Administrators Overview

 

   Now, adds Vermut, prime brokers increasingly are redirecting clients to administrators within their own firms. For big banks, administration is just one more service to offer as they try to grow their business with hedge funds. By providing an integrated administration and prime brokerage platform, the banks hope they can increase the dependency of their hedge fund clients.

   Goldman was an early entrant into hedge fund administration, getting into the business in 1991. Today its administrative services operation has offices in New Jersey, the Cayman Islands and Dublin. The objective, says Thackeray, is to seamlessly integrate fund administration and prime brokerage.

   “We feel this is a model that works,” says Thackeray of the firm’s decision to offer both hedge fund administration and prime brokerage. “While the businesses operate independently, clients enjoy greater synergies by having their administrators and prime brokers at one stop.”

   Morgan Stanley launched its administrative platform, Morgan Stanley Fund Services, about 18 months ago — making its third-place finish this year all the more impressive. Like Goldman, Morgan sees synergies between prime brokerage and administration, especially when it comes to technology.

   “We have leveraged our strengths in prime brokerage and extended it to fund services,” says Patrick Mortimer, head of Morgan Stanley’s U.S. prime brokerage group. “We get the benefits of the co-investment.” Like Goldman, it runs its administration business unit independently of prime brokerage and charges clients for its services separately.
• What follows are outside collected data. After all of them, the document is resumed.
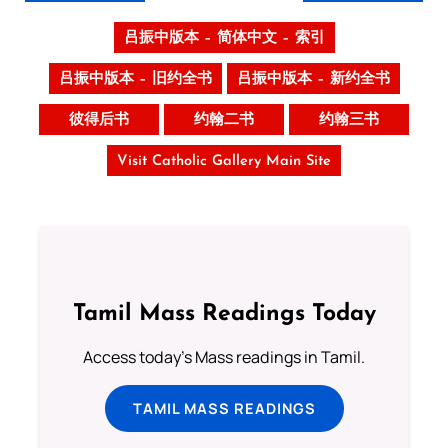
吕振中版本 – 简体中文 – 索引
吕振中版本 – 旧约全书
吕振中版本 – 新约全书
彼得后书
约翰二书
约翰三书
Visit Catholic Gallery Main Site
Tamil Mass Readings Today
Access today's Mass readings in Tamil.
TAMIL MASS READINGS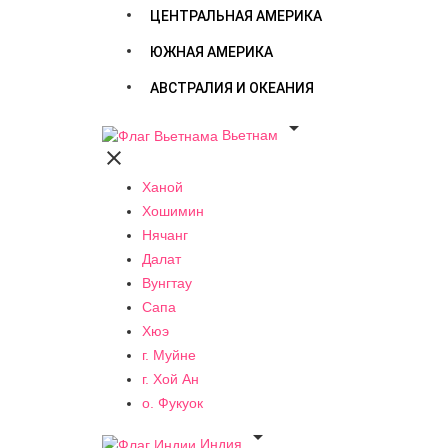
ЦЕНТРАЛЬНАЯ АМЕРИКА
ЮЖНАЯ АМЕРИКА
АВСТРАЛИЯ И ОКЕАНИЯ

Вьетнам

Ханой
Хошимин
Нячанг
Далат
Вунгтау
Сапа
Хюэ
г. Муйне
г. Хой Ан
о. Фукуок

Индия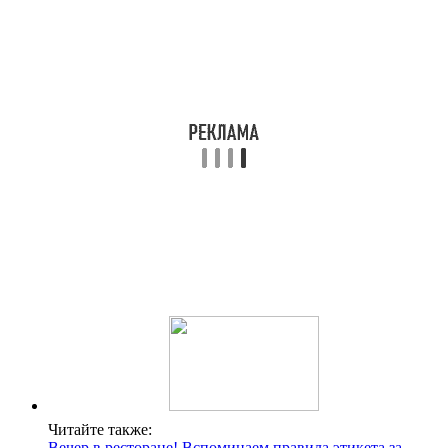
Читайте также:
Вечер в ресторане! Вспоминаем правила этикета за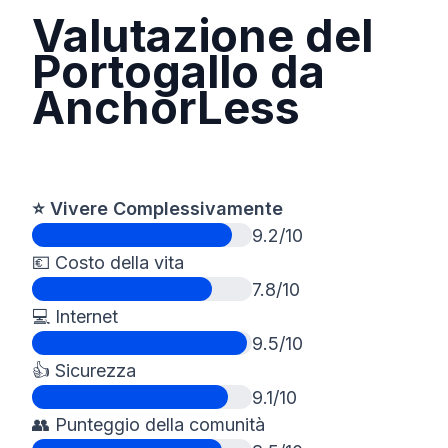
Valutazione del
Portogallo da
AnchorLess
⭐️ Vivere Complessivamente
9.2/10
💶 Costo della vita
7.8/10
💻 Internet
9.5/10
👍 Sicurezza
9.1/10
👥 Punteggio della comunità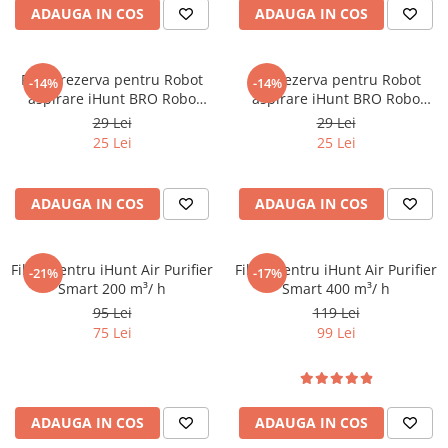
ADAUGA IN COS
ADAUGA IN COS
Oală sub Presiune
Slow Cooker
Grătar Grill
Filtru rezerva pentru Robot
Sac rezerva pentru Robot
-14%
-14%
aspirare iHunt BRO Robo
aspirare iHunt BRO Robo
Gătit cu Aburi
Clean V9
Clean V9
29 Lei
29 Lei
Storcător
25 Lei
25 Lei
Deshidratoare
Blender
ADAUGA IN COS
ADAUGA IN COS
Aparate de Cafea
Aspiratoare Verticale
Filtru pentru iHunt Air Purifier
Filtru pentru iHunt Air Purifier
Friteuze Aer Cald / Air Fryer
-21%
-17%
Smart 200 m³/ h
Smart 400 m³/ h
Mașini de Spălat
95 Lei
119 Lei
75 Lei
99 Lei
Mașini de Spălat Vase
Mașini de Spălat Rufe
Roboți Curătenie
Roboți Aspirator
ADAUGA IN COS
ADAUGA IN COS
Roboți Geamuri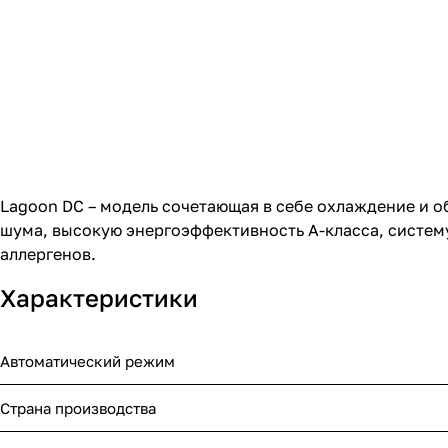
Lagoon DC – модель сочетающая в себе охлаждение и об
шума, высокую энергоэффективность А-класса, систему
аллергенов.
Характеристики
Автоматический режим
Страна производства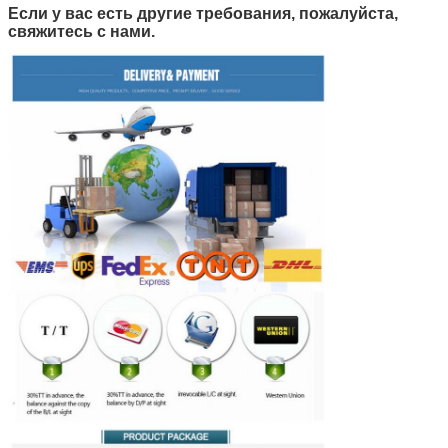
Если у вас есть другие требования, пожалуйста,
свяжитесь с нами.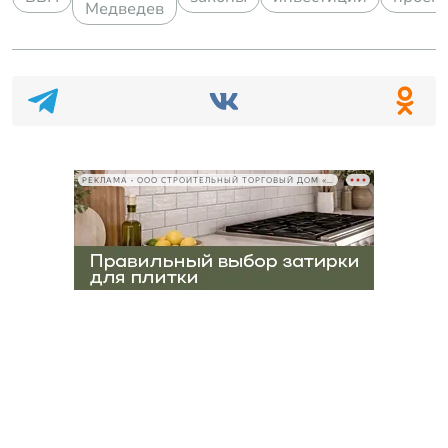
Медведев
РЕКЛАМА • ООО СТРОИТЕЛЬНЫЙ ТОРГОВЫЙ ДОМ «ПЕТРОВИЧ», ИНН 7802348846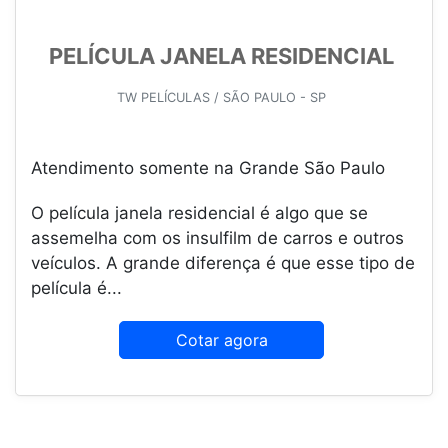
PELÍCULA JANELA RESIDENCIAL
TW PELÍCULAS / SÃO PAULO - SP
Atendimento somente na Grande São Paulo
O película janela residencial é algo que se
assemelha com os insulfilm de carros e outros
veículos. A grande diferença é que esse tipo de
película é...
Cotar agora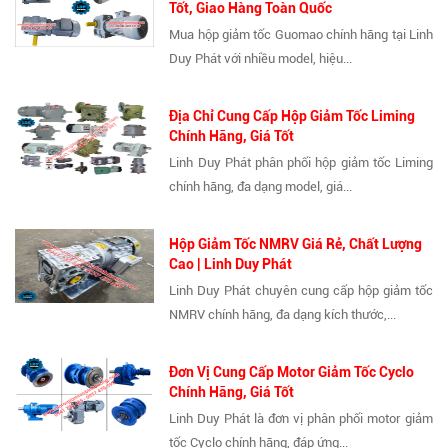
Tốt, Giao Hàng Toàn Quốc
Mua hộp giảm tốc Guomao chính hãng tại Linh
Duy Phát với nhiều model, hiệu...
Địa Chỉ Cung Cấp Hộp Giảm Tốc Liming
Chính Hãng, Giá Tốt
Linh Duy Phát phân phối hộp giảm tốc Liming
chính hãng, đa dạng model, giá...
Hộp Giảm Tốc NMRV Giá Rẻ, Chất Lượng
Cao | Linh Duy Phát
Linh Duy Phát chuyên cung cấp hộp giảm tốc
NMRV chính hãng, đa dạng kích thước,...
Đơn Vị Cung Cấp Motor Giảm Tốc Cyclo
Chính Hãng, Giá Tốt
Linh Duy Phát là đơn vị phân phối motor giảm
tốc Cyclo chính hãng, đáp ứng...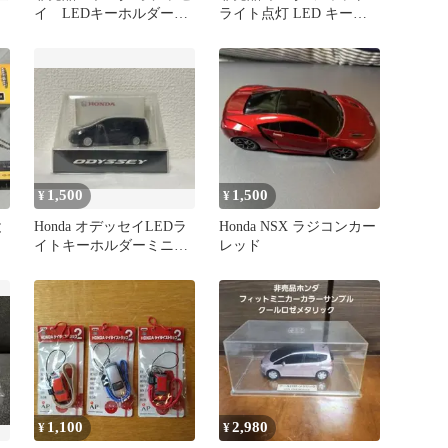
イ LEDキーホルダー
ライト点灯 LED キーホ
セット
ルダー ディーラー 販促
品
1,500
1,500
¥
¥
と
Honda オデッセイLEDラ
Honda NSX ラジコンカー
イトキーホルダーミニカ
レッド
ー
1,100
2,980
¥
¥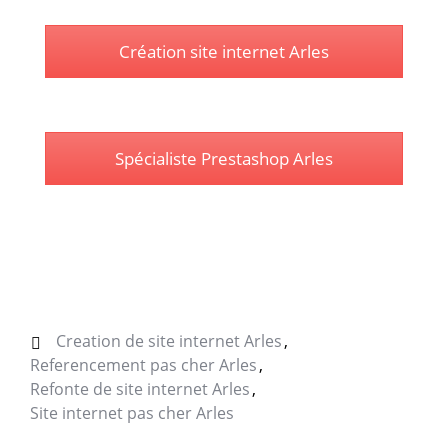
Création site internet Arles
Spécialiste Prestashop Arles
Creation de site internet Arles
Referencement pas cher Arles
Refonte de site internet Arles
Site internet pas cher Arles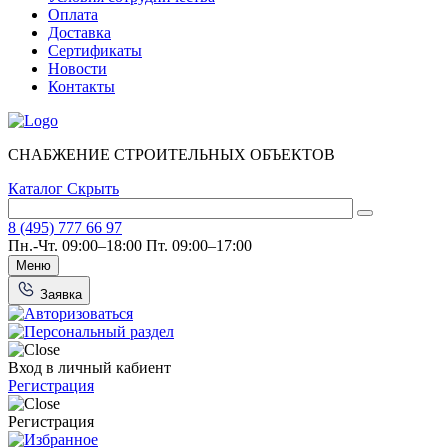
Оплата
Доставка
Сертификаты
Новости
Контакты
СНАБЖЕНИЕ СТРОИТЕЛЬНЫХ ОБЪЕКТОВ
Каталог
Скрыть
8 (495) 777 66 97
Пн.-Чт. 09:00–18:00
Пт. 09:00–17:00
Меню
Заявка
Вход в личный кабиент
Регистрация
Регистрация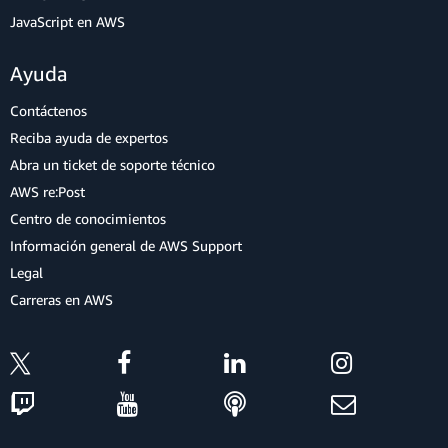
JavaScript en AWS
Ayuda
Contáctenos
Reciba ayuda de expertos
Abra un ticket de soporte técnico
AWS re:Post
Centro de conocimientos
Información general de AWS Support
Legal
Carreras en AWS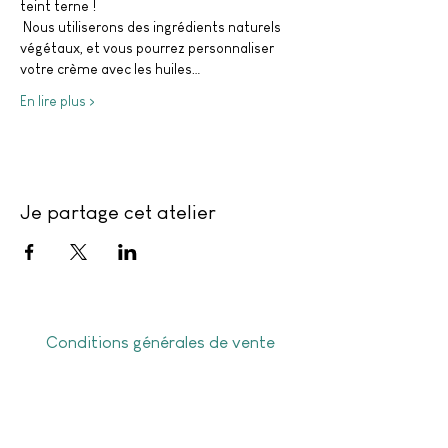
teint terne !
 Nous utiliserons des ingrédients naturels 
végétaux, et vous pourrez personnaliser 
votre crème avec les huiles…
En lire plus >
Je partage cet atelier
Conditions générales de vente
Politique de confidentialité
Frais de livraison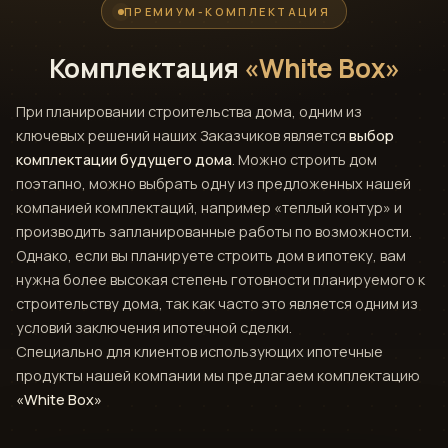
ПРЕМИУМ-КОМПЛЕКТАЦИЯ
Комплектация
«White Box»
При планировании строительства дома, одним из
ключевых решений наших Заказчиков является
выбор
комплектации будущего дома
. Можно строить дом
поэтапно, можно выбрать одну из предложенных нашей
компанией комплектаций, например «теплый контур» и
производить запланированные работы по возможности.
Однако, если вы планируете строить дом в ипотеку, вам
нужна более высокая степень готовности планируемого к
строительству дома, так как часто это является одним из
условий заключения ипотечной сделки.
Специально для клиентов использующих ипотечные
продукты нашей компании мы предлагаем комплектацию
«White Box»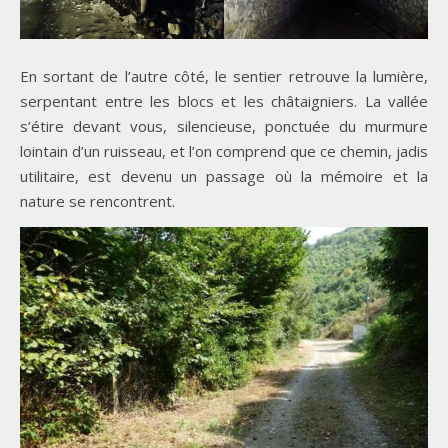
En sortant de l’autre côté, le sentier retrouve la lumière,
serpentant entre les blocs et les châtaigniers. La vallée
s’étire devant vous, silencieuse, ponctuée du murmure
lointain d’un ruisseau, et l’on comprend que ce chemin, jadis
utilitaire, est devenu un passage où la mémoire et la
nature se rencontrent.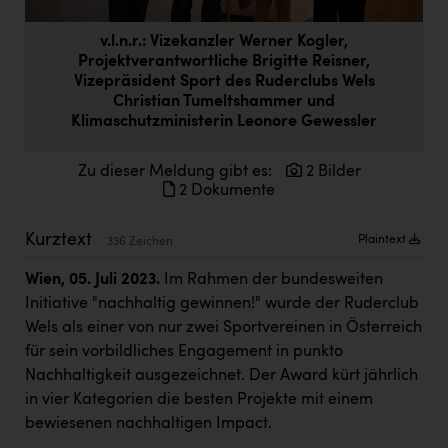
Doppler Gruppe
v.l.n.r.: Vizekanzler Werner Kogler,
ERLUS AG
Projektverantwortliche Brigitte Reisner,
Vizepräsident Sport des Ruderclubs Wels
everfield
Christian Tumeltshammer und
Klimaschutzministerin Leonore Gewessler
Firmenradl
Fristads Austria
Zu dieser Meldung gibt es:
2 Bilder
2 Dokumente
HIG Infomotion Group
IFE Austria GmbH
Kurztext
Plaintext
336 Zeichen
Immotech
Wien, 05. Juli 2023.
Im Rahmen der bundesweiten
Initiative "nachhaltig gewinnen!" wurde der Ruderclub
INTERSPAR
Wels als einer von nur zwei Sportvereinen in Österreich
INTERSPORT Austria
für sein vorbildliches Engagement in punkto
Nachhaltigkeit ausgezeichnet. Der Award kürt jährlich
Jesolo
in vier Kategorien die besten Projekte mit einem
Jane Goodall Institute Austria
bewiesenen nachhaltigen Impact.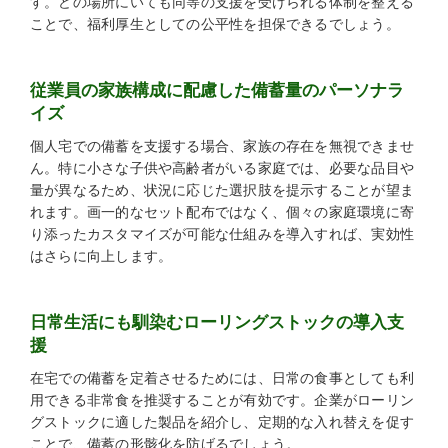
す。どの場所にいても同等の支援を受けられる体制を整える
ことで、福利厚生としての公平性を担保できるでしょう。
従業員の家族構成に配慮した備蓄量のパーソナラ
イズ
個人宅での備蓄を支援する場合、家族の存在を無視できませ
ん。特に小さな子供や高齢者がいる家庭では、必要な品目や
量が異なるため、状況に応じた選択肢を提示することが望ま
れます。画一的なセット配布ではなく、個々の家庭環境に寄
り添ったカスタマイズが可能な仕組みを導入すれば、実効性
はさらに向上します。
日常生活にも馴染むローリングストックの導入支
援
在宅での備蓄を定着させるためには、日常の食事としても利
用できる非常食を推奨することが有効です。企業がローリン
グストックに適した製品を紹介し、定期的な入れ替えを促す
ことで、備蓄の形骸化を防げるでしょう。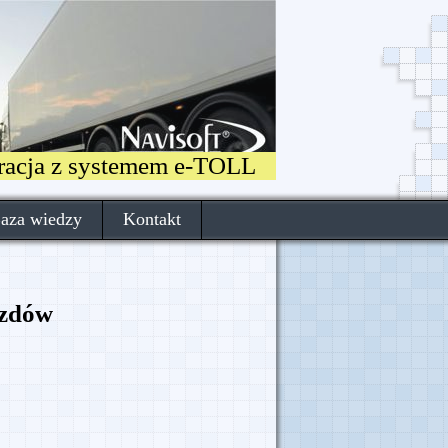
gracja z systemem e-TOLL
aza wiedzy
Kontakt
azdów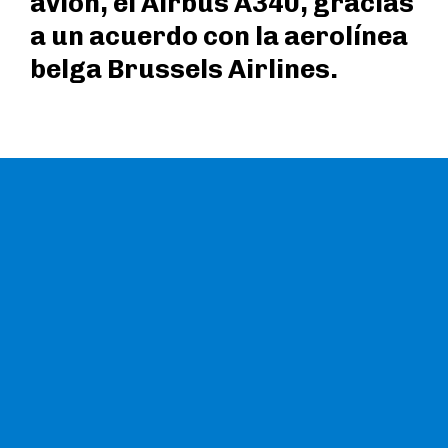
avión, el Airbus A340, gracias
a un acuerdo con la aerolínea
belga Brussels Airlines.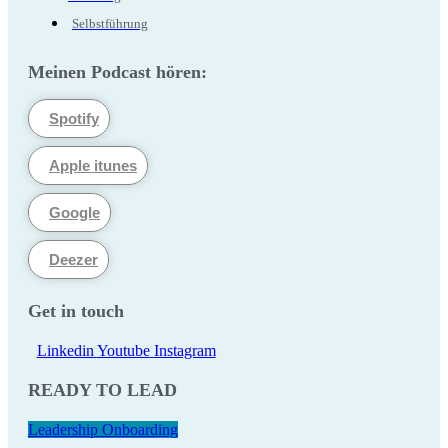
Selbstführung
Meinen Podcast hören:
Spotify
Apple itunes
Google
Deezer
Get in touch
Linkedin
Youtube
Instagram
READY TO LEAD
Leadership Onboarding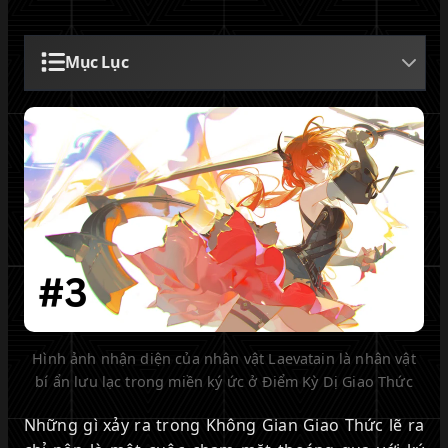
Mục Lục
Hình ảnh nhận diện của nhân vật Laevatain là nhân vật
bí ẩn lưu lạc trong miền ký ức ở Điểm Kỳ Dị Giao Thức
Những gì xảy ra trong Không Gian Giao Thức lẽ ra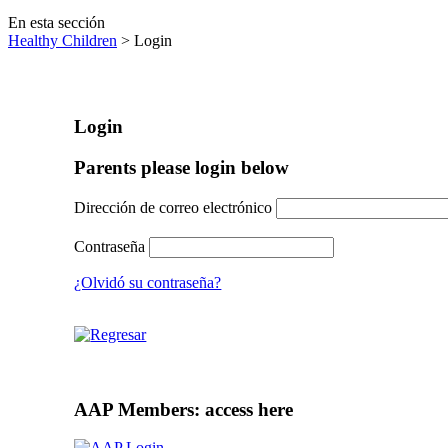
En esta sección
Healthy Children
> Login
Login
Parents please login below
Dirección de correo electrónico
Contraseña
¿Olvidó su contraseña?
AAP Members: access here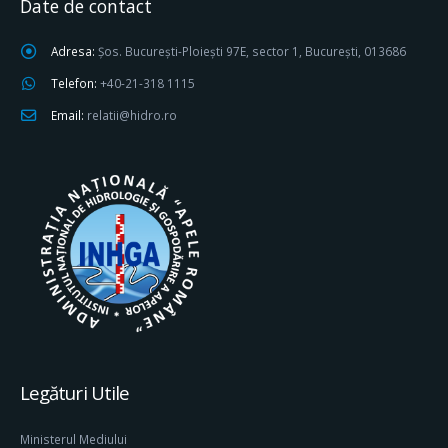
Date de contact
Adresa:
Șos. București-Ploiești 97E, sector 1, București, 013686
Telefon:
+40-21-318 1115
Email:
relatii@hidro.ro
Legături Utile
Ministerul Mediului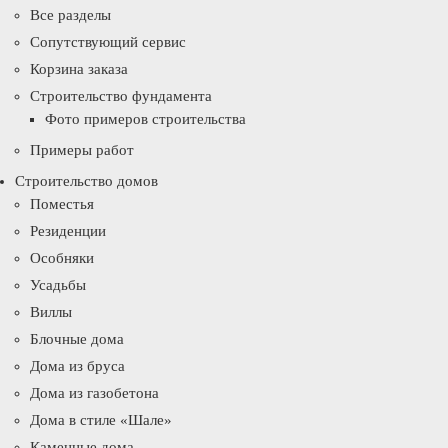
Все разделы
Сопутствующий сервис
Корзина заказа
Строительство фундамента
Фото примеров строительства
Примеры работ
Строительство домов
Поместья
Резиденции
Особняки
Усадьбы
Виллы
Блочные дома
Дома из бруса
Дома из газобетона
Дома в стиле «Шале»
Каменные дома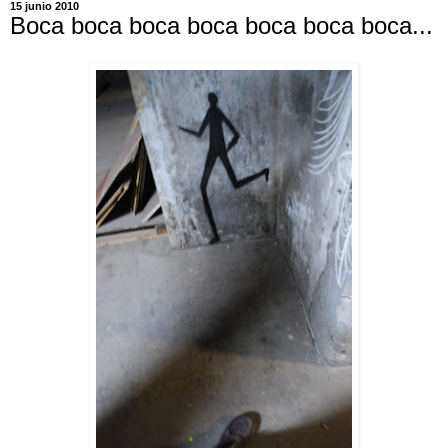
15 junio 2010
Boca boca boca boca boca boca boca...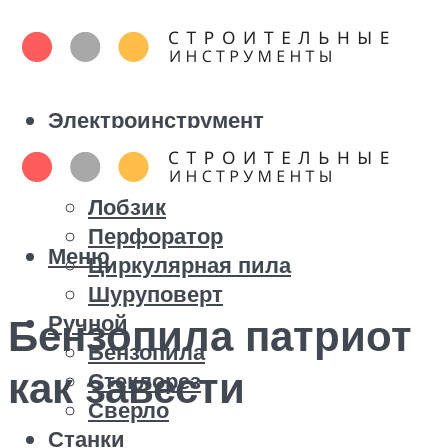
Электроинструмент
Болгарка
Дрель
Лобзик
Перфоратор
Меню
Циркулярная пила
Шуруповерт
Ручной
Бензопила патриот
Бензопила
как завести
Стеклорез
Сверло
Станки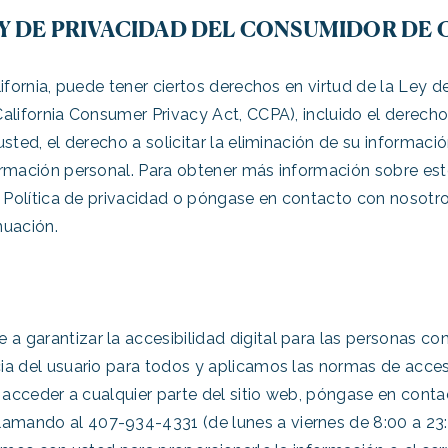
EY DE PRIVACIDAD DEL CONSUMIDOR DE 
ifornia, puede tener ciertos derechos en virtud de la Ley d
alifornia Consumer Privacy Act, CCPA), incluido el derech
sted, el derecho a solicitar la eliminación de su informaci
ormación personal. Para obtener más información sobre e
a Política de privacidad o póngase en contacto con nosotro
nuación.
 garantizar la accesibilidad digital para las personas c
a del usuario para todos y aplicamos las normas de accesib
a acceder a cualquier parte del sitio web, póngase en cont
lamando al 407-934-4331 (de lunes a viernes de 8:00 a 2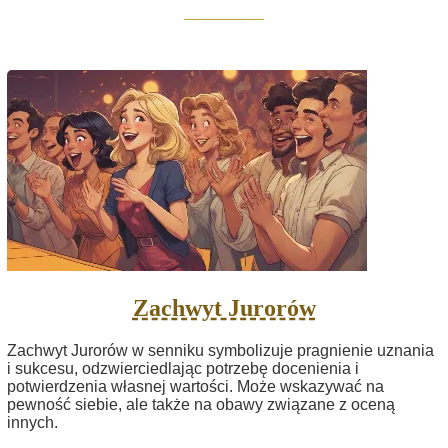
Zachwyt Jurorów
Zachwyt Jurorów w senniku symbolizuje pragnienie uznania
i sukcesu, odzwierciedlając potrzebę docenienia i
potwierdzenia własnej wartości. Może wskazywać na
pewność siebie, ale także na obawy związane z oceną
innych.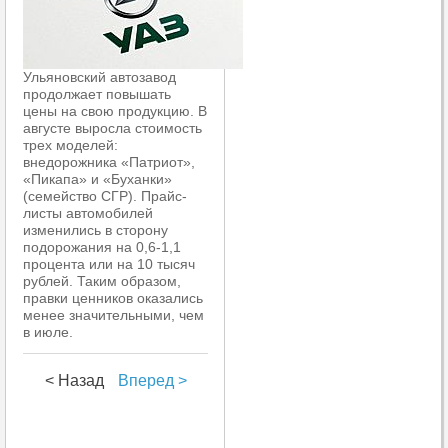
Ульяновский автозавод
продолжает повышать
цены на свою продукцию. В
августе выросла стоимость
трех моделей:
внедорожника «Патриот»,
«Пикапа» и «Буханки»
(семейство СГР). Прайс-
листы автомобилей
изменились в сторону
подорожания на 0,6-1,1
процента или на 10 тысяч
рублей. Таким образом,
правки ценников оказались
менее значительными, чем
в июле.
< Назад
Вперед >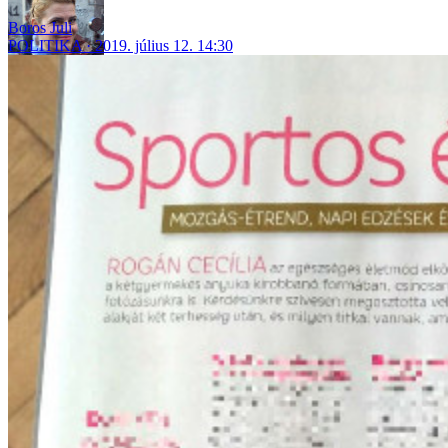
Boros Juli
POLITIKA
2019. július 12. 14:30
   Competition among fund administrators is heating up. Firms are looking to differentiate themselves by adding more services, taking on back- and middle-office functions, risk analytics and P&L reporting. And as firms further automate fund administration, they are increasing their technology offerings to include on-demand access to fund accounting and other services.

   Competition is also leading to consolidation — not surprising for an industry that still has some 70 firms, according to a recent report by Boston-based research firm Celent. Technology companies such as Windsor, Connecticut–based SS&C Technologies, No. 6 overall in the ranking, have entered the fray, buying up smaller administrators.

   Fund valuation and accounting are by far the most important parts of an administrator’s job as far as their hedge funds clients are concerned. “Valuation is a pretty labor-intensive process as hedge funds start to go into more illiquid investments,” says Gary Enos, head of alternative administrative services at Boston-based State Street Corp., which purchased IFS in 2002.

   But some funds criticize their administrators for failing to deal with complex valuations. New York– and London-based hedge fund BlueMountain Capital Management has taken most of its administrative services in-house because the manager found that administrators were not able to deal with the size of its derivatives book or the complexity of many of its holdings.

   As hedge funds continue to chase institutional dollars, they place ever-greater demand on managers to hire a brand name administrator. And as more institutions invest with hedge funds, they too are starting to ask for more from administrators. Hedge fund administration may not be sexy, but as it becomes a more integral part of the hedge fund business, the stakes are getting higher and the contest to be the best is heating up.  — I.R-S.